「舞台裏の仲間たち」 68~69
「色彩や空間感覚に関しては、
お二人とも美術のプロですので、さほど心配などはしていません。
お手の物だと思って大いに期待をしているくらいですから」
思案顔の二人を前にして、順平がさらりと言ってのけます。
まずは少しでもいいからその辺のイメージが欲しいところだな、と、
西口がつぶやいた処へ、女性陣と石川君、雄二が食材と酒を持って到着をします。

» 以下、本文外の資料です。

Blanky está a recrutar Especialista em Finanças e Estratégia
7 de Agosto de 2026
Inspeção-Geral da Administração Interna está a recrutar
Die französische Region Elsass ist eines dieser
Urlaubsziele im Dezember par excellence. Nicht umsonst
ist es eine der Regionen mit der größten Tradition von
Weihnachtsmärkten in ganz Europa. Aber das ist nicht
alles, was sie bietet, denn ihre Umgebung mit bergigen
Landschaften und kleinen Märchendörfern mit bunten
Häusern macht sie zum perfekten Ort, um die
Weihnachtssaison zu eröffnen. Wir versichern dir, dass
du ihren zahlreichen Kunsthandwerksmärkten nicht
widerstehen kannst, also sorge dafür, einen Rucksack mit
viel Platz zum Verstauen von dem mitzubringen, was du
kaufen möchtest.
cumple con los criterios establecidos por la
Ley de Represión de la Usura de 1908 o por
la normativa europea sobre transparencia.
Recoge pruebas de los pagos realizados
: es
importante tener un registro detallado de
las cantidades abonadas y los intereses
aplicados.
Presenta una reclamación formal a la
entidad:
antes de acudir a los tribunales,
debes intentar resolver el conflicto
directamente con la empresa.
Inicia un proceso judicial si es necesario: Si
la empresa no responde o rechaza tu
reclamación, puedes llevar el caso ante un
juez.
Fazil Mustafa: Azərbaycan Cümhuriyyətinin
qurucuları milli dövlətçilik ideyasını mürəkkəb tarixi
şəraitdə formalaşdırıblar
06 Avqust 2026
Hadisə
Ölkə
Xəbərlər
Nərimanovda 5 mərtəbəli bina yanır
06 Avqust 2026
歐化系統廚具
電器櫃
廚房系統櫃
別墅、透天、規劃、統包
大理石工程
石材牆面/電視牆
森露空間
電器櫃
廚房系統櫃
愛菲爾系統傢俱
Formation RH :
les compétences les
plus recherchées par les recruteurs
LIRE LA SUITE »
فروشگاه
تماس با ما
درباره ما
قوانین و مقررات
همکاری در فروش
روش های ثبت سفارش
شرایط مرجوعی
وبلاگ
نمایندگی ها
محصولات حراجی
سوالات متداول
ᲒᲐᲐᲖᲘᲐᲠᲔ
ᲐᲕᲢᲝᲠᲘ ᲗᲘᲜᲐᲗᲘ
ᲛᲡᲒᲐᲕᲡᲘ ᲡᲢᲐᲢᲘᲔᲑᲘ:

。
「おい主演女優が到着だ」という小山の声に、西口がすかさず反応をします。
「茜ちゃん、丁度いいところにやってきた。
頼みがあるので、台本を持ってちょっと此処まできてくれないか。
酒の支度は残った人に任せて・・・・
おお、そうだ、相手役は雄二でいいか。
おい、お前も台本を持って、ちょっと此処に来い」
呼ばれた二人が、稽古場の中央に立ちます。
「うしろには、北アルプスを屏風のように立てひろげて、
隅々にまで、紫雲英(れんげ)の花絨緞(じゅうたん)を敷きつめた
風景がある。と書いてあるが、たしかにこれで、
安曇野の初夏の雰囲気はわかる。
だが、色と光だけでそれを表現しろというのは、どういう意味だ。
景色を書けと言うのなら簡単だが、
空間を描けとかいてあるぞ、この台本には。
順平君、これはどういう意味だ」
「そういう空間を演出してください、と言うだけの意味です。
空間と言うよりは、穂高の空気を感じさせるような情景を色あいと
光の加減で、表現をしてくださいと言うお願いです。
例えば、天井には真っ青な空をイメージするような青い光を当て、
中間部には緑の山々を感じさせる薄い緑色を使って、
床には、草やレンゲ草を思わせるような色彩をちりばめる・・・・
こんなイメージででどうですか」
「実に簡単に大胆なことを言うね君も、途方もない話だというのに・・・・
と言うことは、この稽古場の空間のすべてに、
光と色を充満させろと言うことだな。
ずいぶんと無茶な注文を、さりげなく口にするもんだ。
この新進で規格外の脚本家は」
西口が腕を組むと高さを誇る三角の、のこぎり屋根を見上げます。
天井までは普通の民家の約2倍、2階建ての屋根ほどの高さがあります。
床一面に置かれた織物機械を動かすために、天井に近い部分にモーター用の
シャフトを通してそこからベルトで駆動輪を回していたために、
構造的に必要とされた高さです。
北側の斜面に取りつけられた、大きな開口部の明かり採りの窓からは、
10月なかばの明るい月の光が差し込んできています。